Data items:
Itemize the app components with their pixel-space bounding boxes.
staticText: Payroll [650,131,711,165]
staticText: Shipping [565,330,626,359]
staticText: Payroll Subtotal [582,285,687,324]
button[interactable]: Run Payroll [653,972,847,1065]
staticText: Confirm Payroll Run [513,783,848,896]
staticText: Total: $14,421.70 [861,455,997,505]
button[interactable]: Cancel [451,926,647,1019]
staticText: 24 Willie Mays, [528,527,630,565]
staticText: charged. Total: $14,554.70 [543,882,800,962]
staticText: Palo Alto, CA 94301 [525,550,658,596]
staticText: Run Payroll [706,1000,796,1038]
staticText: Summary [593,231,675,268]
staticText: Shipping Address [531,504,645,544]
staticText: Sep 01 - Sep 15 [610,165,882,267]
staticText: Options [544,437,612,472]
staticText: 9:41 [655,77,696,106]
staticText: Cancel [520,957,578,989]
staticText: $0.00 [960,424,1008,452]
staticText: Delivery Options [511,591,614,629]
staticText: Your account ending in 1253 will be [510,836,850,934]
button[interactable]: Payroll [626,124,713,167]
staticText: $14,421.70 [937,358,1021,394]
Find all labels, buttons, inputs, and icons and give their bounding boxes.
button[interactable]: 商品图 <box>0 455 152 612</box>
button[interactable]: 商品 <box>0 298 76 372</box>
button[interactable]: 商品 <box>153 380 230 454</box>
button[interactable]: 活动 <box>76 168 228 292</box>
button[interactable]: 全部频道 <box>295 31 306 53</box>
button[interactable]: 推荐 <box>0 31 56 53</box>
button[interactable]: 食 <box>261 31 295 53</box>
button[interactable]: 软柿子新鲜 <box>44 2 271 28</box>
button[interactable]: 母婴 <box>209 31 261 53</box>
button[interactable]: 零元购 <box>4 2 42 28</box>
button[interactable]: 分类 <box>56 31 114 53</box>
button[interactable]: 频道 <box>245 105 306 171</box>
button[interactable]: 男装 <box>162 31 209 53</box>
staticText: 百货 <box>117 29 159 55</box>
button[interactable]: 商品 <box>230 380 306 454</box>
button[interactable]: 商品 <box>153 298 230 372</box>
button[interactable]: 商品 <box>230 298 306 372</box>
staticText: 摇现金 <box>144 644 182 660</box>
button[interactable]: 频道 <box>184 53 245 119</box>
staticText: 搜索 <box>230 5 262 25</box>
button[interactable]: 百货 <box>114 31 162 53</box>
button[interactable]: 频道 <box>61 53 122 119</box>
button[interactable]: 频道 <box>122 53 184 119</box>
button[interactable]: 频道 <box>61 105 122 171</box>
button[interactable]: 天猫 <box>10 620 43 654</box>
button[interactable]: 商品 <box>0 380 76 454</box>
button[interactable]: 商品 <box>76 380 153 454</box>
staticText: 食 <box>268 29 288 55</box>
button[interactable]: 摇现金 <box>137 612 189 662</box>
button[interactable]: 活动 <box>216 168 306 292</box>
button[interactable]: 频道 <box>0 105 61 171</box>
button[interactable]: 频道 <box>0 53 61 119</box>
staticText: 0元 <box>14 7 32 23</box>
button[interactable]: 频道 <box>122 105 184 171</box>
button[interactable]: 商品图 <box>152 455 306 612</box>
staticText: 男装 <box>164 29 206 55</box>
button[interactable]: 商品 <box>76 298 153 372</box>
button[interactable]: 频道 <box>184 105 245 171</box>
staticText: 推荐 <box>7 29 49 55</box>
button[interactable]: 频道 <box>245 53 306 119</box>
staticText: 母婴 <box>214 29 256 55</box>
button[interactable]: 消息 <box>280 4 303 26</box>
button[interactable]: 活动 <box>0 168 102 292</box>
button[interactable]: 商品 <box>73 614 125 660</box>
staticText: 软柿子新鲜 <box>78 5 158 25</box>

Work task:
Line by line, retype all of the records exactly.

Task response:
Itemize the app components with their pixel-space bounding boxes.
staticText: Payroll [650,131,711,165]
staticText: Shipping [565,330,626,359]
staticText: Payroll Subtotal [582,285,687,324]
button[interactable]: Run Payroll [653,972,847,1065]
staticText: Confirm Payroll Run [513,783,848,896]
staticText: Total: $14,421.70 [861,455,997,505]
button[interactable]: Cancel [451,926,647,1019]
staticText: 24 Willie Mays, [528,527,630,565]
staticText: charged. Total: $14,554.70 [543,882,800,962]
staticText: Palo Alto, CA 94301 [525,550,658,596]
staticText: Run Payroll [706,1000,796,1038]
staticText: Summary [593,231,675,268]
staticText: Shipping Address [531,504,645,544]
staticText: Sep 01 - Sep 15 [610,165,882,267]
staticText: Options [544,437,612,472]
staticText: 9:41 [655,77,696,106]
staticText: Cancel [520,957,578,989]
staticText: $0.00 [960,424,1008,452]
staticText: Delivery Options [511,591,614,629]
staticText: Your account ending in 1253 will be [510,836,850,934]
button[interactable]: Payroll [626,124,713,167]
staticText: $14,421.70 [937,358,1021,394]
Find all labels, buttons, inputs, and icons and give their bounding boxes.
button[interactable]: 商品图 <box>0 455 152 612</box>
button[interactable]: 商品 <box>0 298 76 372</box>
button[interactable]: 商品 <box>153 380 230 454</box>
button[interactable]: 活动 <box>76 168 228 292</box>
button[interactable]: 全部频道 <box>295 31 306 53</box>
button[interactable]: 推荐 <box>0 31 56 53</box>
button[interactable]: 食 <box>261 31 295 53</box>
button[interactable]: 软柿子新鲜 <box>44 2 271 28</box>
button[interactable]: 母婴 <box>209 31 261 53</box>
button[interactable]: 零元购 <box>4 2 42 28</box>
button[interactable]: 分类 <box>56 31 114 53</box>
button[interactable]: 频道 <box>245 105 306 171</box>
button[interactable]: 男装 <box>162 31 209 53</box>
staticText: 百货 <box>117 29 159 55</box>
button[interactable]: 商品 <box>230 380 306 454</box>
button[interactable]: 商品 <box>153 298 230 372</box>
button[interactable]: 商品 <box>230 298 306 372</box>
staticText: 摇现金 <box>144 644 182 660</box>
button[interactable]: 频道 <box>184 53 245 119</box>
staticText: 搜索 <box>230 5 262 25</box>
button[interactable]: 百货 <box>114 31 162 53</box>
button[interactable]: 频道 <box>61 53 122 119</box>
button[interactable]: 频道 <box>122 53 184 119</box>
button[interactable]: 频道 <box>61 105 122 171</box>
button[interactable]: 天猫 <box>10 620 43 654</box>
button[interactable]: 商品 <box>0 380 76 454</box>
button[interactable]: 商品 <box>76 380 153 454</box>
staticText: 食 <box>268 29 288 55</box>
button[interactable]: 摇现金 <box>137 612 189 662</box>
button[interactable]: 活动 <box>216 168 306 292</box>
button[interactable]: 频道 <box>0 105 61 171</box>
button[interactable]: 频道 <box>0 53 61 119</box>
staticText: 0元 <box>14 7 32 23</box>
button[interactable]: 频道 <box>122 105 184 171</box>
button[interactable]: 商品图 <box>152 455 306 612</box>
staticText: 男装 <box>164 29 206 55</box>
button[interactable]: 商品 <box>76 298 153 372</box>
button[interactable]: 频道 <box>184 105 245 171</box>
staticText: 推荐 <box>7 29 49 55</box>
button[interactable]: 频道 <box>245 53 306 119</box>
staticText: 母婴 <box>214 29 256 55</box>
button[interactable]: 消息 <box>280 4 303 26</box>
button[interactable]: 活动 <box>0 168 102 292</box>
button[interactable]: 商品 <box>73 614 125 660</box>
staticText: 软柿子新鲜 <box>78 5 158 25</box>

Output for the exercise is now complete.